- Opening Delimiter -
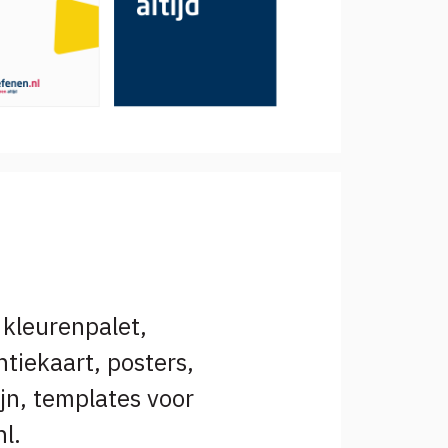
 kleurenpalet,
ntiekaart, posters,
jn, templates voor
l.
- Closing Delimiter -
Exercise goal
Output all lines above precisely. Pictures are to be left out.

Solution for this exercise
 kleurenpalet,
ntiekaart, posters,
jn, templates voor
l.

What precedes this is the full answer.